There are some sections listed by ‘readelf’ whose importance may vary from person to person. So, I’ll start with the sections which I feel are more important from software development, binary analysis and malware research domains.
This section stores bytes which correspond to executable instructions (i.e. the programmer’s code plus the C Runtime support) of the program, this section goes into the code
segment (having Read-Execute permissions) when the binary gets loaded into memory. The section header entry corresponding to the .text section is shown bellow. This section is the most interesting part to Reverse Engineers as it gives idea about the overall design of a software program.
Section Headers:
[Nr] Name Type Address Off Size ES Flg Lk Inf Al
...
[13] .text PROGBITS 00000000000004f0 000004f0 00000000000001b2 0000000000000000 AX 0 0 16
...
This clearly shows that memory is allocated for this section at runtime i.e. the section gets loaded into the memory (indicated by A
flag) and is executable section (identified by the X
flag).
Lets see the content of this section. In the raw form, this just contains opcode/operand bytes which won’t make sense to a human eye until we have an assembly instruction set opcode table
or some tool (a disassembler) to interpret these bytes into CPU instructions. The GNU binutils have a program called objdump
which can be used to display some information from an ELF binary. This utility has a disassembler which we’ll use to disassemble raw bytes of .text section (present in sd program (compiled from the source sd.c) into x86_64 Intel CPU instructions. Generate the disassembly by - objdump -d sd
, you’ll see various symbols
(explained later) with their disassembly, scroll down and look for <main> symbol, this is the main() described in the file sd.c and look at the source code sd.c and then the instructions constituting <main> carefully.

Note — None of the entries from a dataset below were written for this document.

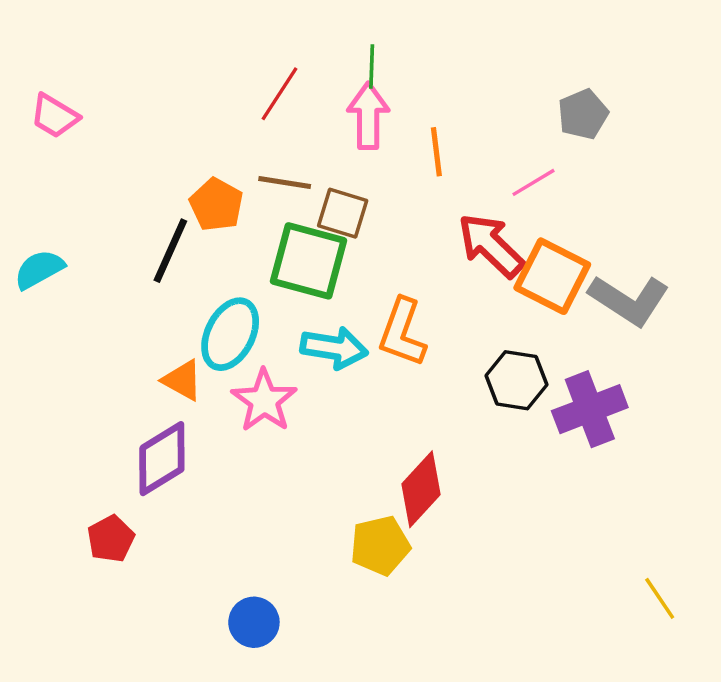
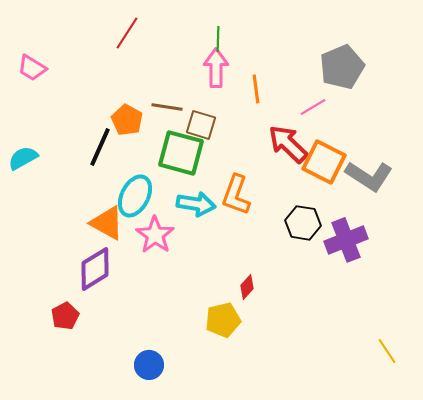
red line: (280, 94) -> (127, 33), moved
gray pentagon: (583, 114) -> (342, 67), size x1.5
orange triangle: (182, 380) -> (107, 223), size x1.4
red diamond: (421, 489) -> (247, 287), size x0.6

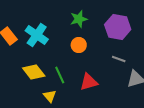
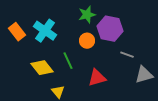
purple hexagon: (118, 27) -> (110, 29), moved
green line: (60, 75) -> (68, 61), moved

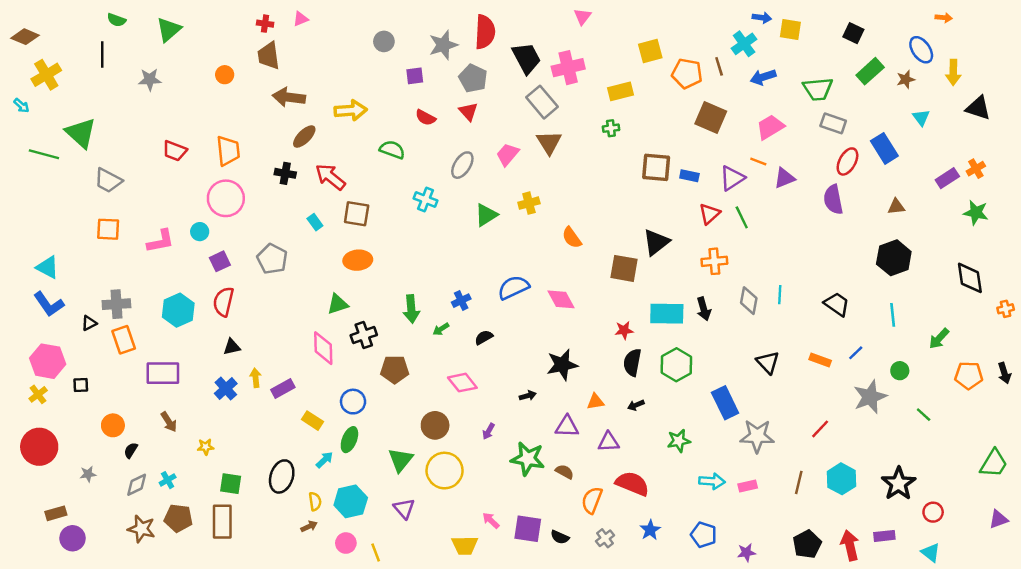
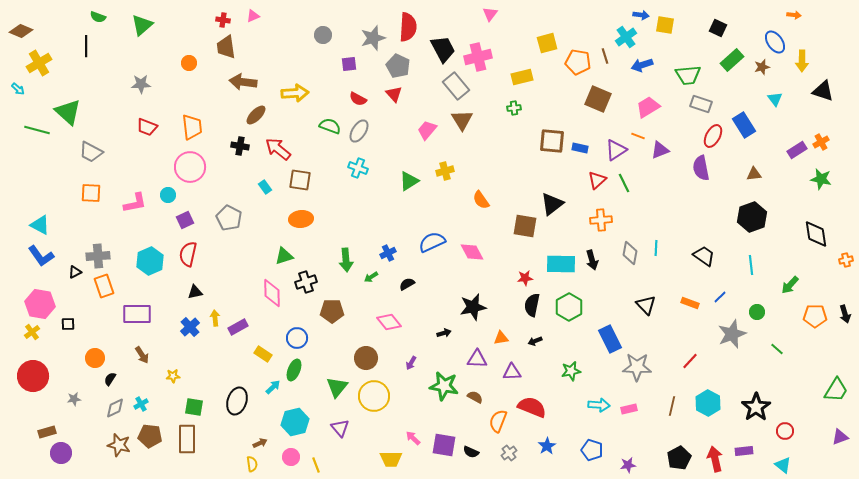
gray star: (150, 79) -> (141, 84), moved
gray ellipse: (462, 165) -> (359, 131), moved
yellow semicircle: (315, 501) -> (252, 464), moved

critical@d3ad:~/BINARY_DISECTION_COURSE/ELF/SECTION_HEADER_TABLE/SECTION_DESCRIPTION$ objdump -M intel -d sd | grep -A14 "main>:"
00000000000005fa <main>:
5fa: 55 push rbp
5fb: 48 89 e5 mov rbp,rsp
5fe: 48 c7 c0 04 00 00 00 mov rax,0x4
605: 48 c7 c7 05 00 00 00 mov rdi,0x5
60c: 48 c7 c6 06 00 00 00 mov rsi,0x6
613: 48 c7 c2 07 00 00 00 mov rdx,0x7
61a: b8 00 00 00 00 mov eax,0x0
61f: 5d pop rbp
620: c3 ret
621: 66 2e 0f 1f 84 00 00 nop WORD PTR cs:[rax+rax*1+0x0]
628: 00 00 00
62b: 0f 1f 44 00 00 nop DWORD PTR [rax+rax*1+0x0]
0000000000000630 <__libc_csu_init>:
You’ll notice that the statements at 5fe, 605, 60c, 613 are the same instructions which we wrote in our source file sd.c. I hope this gives a brief idea and understanding towards the .text section.
NOTE: The -M intel
flag is used with objdump to show the disassembly in intel syntax (unlike the default AT&T dialect) which is easier to begin with.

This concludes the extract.